Data for the task:
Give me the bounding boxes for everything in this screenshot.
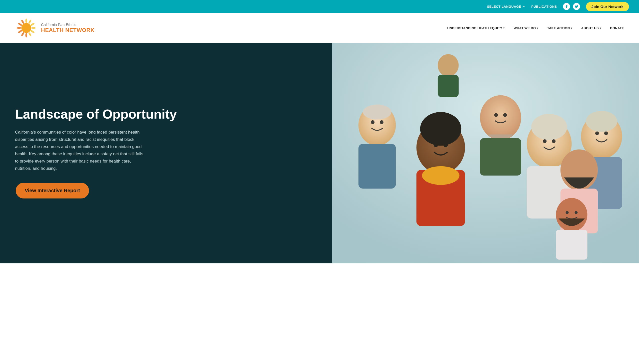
main-nav: UNDERSTANDING HEATH EQUITY ▾ WHAT WE DO … bbox=[443, 26, 624, 30]
svg-point-7 bbox=[21, 32, 25, 36]
nav-label-understanding: UNDERSTANDING HEATH EQUITY bbox=[447, 26, 502, 30]
facebook-icon[interactable] bbox=[563, 3, 570, 10]
svg-point-10 bbox=[18, 22, 22, 26]
nav-chevron-understanding: ▾ bbox=[503, 27, 505, 30]
twitter-icon[interactable] bbox=[573, 3, 580, 10]
nav-label-about-us: ABOUT US bbox=[581, 26, 599, 30]
nav-label-what-we-do: WHAT WE DO bbox=[514, 26, 536, 30]
svg-point-3 bbox=[31, 27, 36, 29]
language-label: SELECT LANGUAGE bbox=[487, 5, 521, 8]
nav-item-about-us[interactable]: ABOUT US ▾ bbox=[577, 26, 606, 30]
svg-point-0 bbox=[25, 18, 27, 23]
svg-point-1 bbox=[28, 19, 32, 24]
hero-description: California's communities of color have l… bbox=[15, 129, 145, 172]
logo-text-top: California Pan-Ethnic bbox=[41, 22, 95, 27]
nav-item-understanding[interactable]: UNDERSTANDING HEATH EQUITY ▾ bbox=[443, 26, 509, 30]
nav-chevron-about-us: ▾ bbox=[600, 27, 601, 30]
nav-item-donate[interactable]: DONATE bbox=[605, 26, 624, 30]
svg-point-5 bbox=[28, 32, 32, 36]
svg-point-8 bbox=[18, 30, 22, 34]
language-chevron-icon: ▼ bbox=[523, 5, 525, 8]
hero-title: Landscape of Opportunity bbox=[15, 107, 317, 122]
publications-link[interactable]: PUBLICATIONS bbox=[531, 5, 557, 8]
header: California Pan-Ethnic HEALTH NETWORK UND… bbox=[0, 13, 639, 43]
svg-point-11 bbox=[21, 19, 25, 24]
hero-image-area bbox=[332, 43, 639, 264]
svg-point-9 bbox=[17, 27, 21, 29]
hero-group-photo bbox=[332, 43, 639, 264]
nav-label-take-action: TAKE ACTION bbox=[547, 26, 570, 30]
top-bar: SELECT LANGUAGE ▼ PUBLICATIONS Join Our … bbox=[0, 0, 639, 13]
nav-item-what-we-do[interactable]: WHAT WE DO ▾ bbox=[509, 26, 543, 30]
nav-item-take-action[interactable]: TAKE ACTION ▾ bbox=[543, 26, 577, 30]
svg-point-12 bbox=[21, 23, 31, 33]
logo-sun-icon bbox=[15, 17, 38, 39]
svg-rect-47 bbox=[332, 43, 639, 264]
logo-text: California Pan-Ethnic HEALTH NETWORK bbox=[41, 22, 95, 34]
svg-point-6 bbox=[25, 33, 27, 38]
nav-chevron-take-action: ▾ bbox=[571, 27, 572, 30]
join-network-button[interactable]: Join Our Network bbox=[586, 2, 629, 11]
logo-text-bottom: HEALTH NETWORK bbox=[41, 27, 95, 34]
logo-link[interactable]: California Pan-Ethnic HEALTH NETWORK bbox=[15, 17, 95, 39]
view-report-button[interactable]: View Interactive Report bbox=[15, 182, 90, 199]
hero-left: Landscape of Opportunity California's co… bbox=[0, 43, 332, 264]
language-selector[interactable]: SELECT LANGUAGE ▼ bbox=[487, 5, 525, 8]
svg-point-2 bbox=[30, 22, 35, 26]
social-icons bbox=[563, 3, 580, 10]
svg-point-4 bbox=[30, 30, 35, 34]
hero-section: Landscape of Opportunity California's co… bbox=[0, 43, 639, 264]
nav-chevron-what-we-do: ▾ bbox=[537, 27, 538, 30]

What the task asks: Determine the count of lines in the data that contain the string "button", and reply with that count alone.

Answer below: 2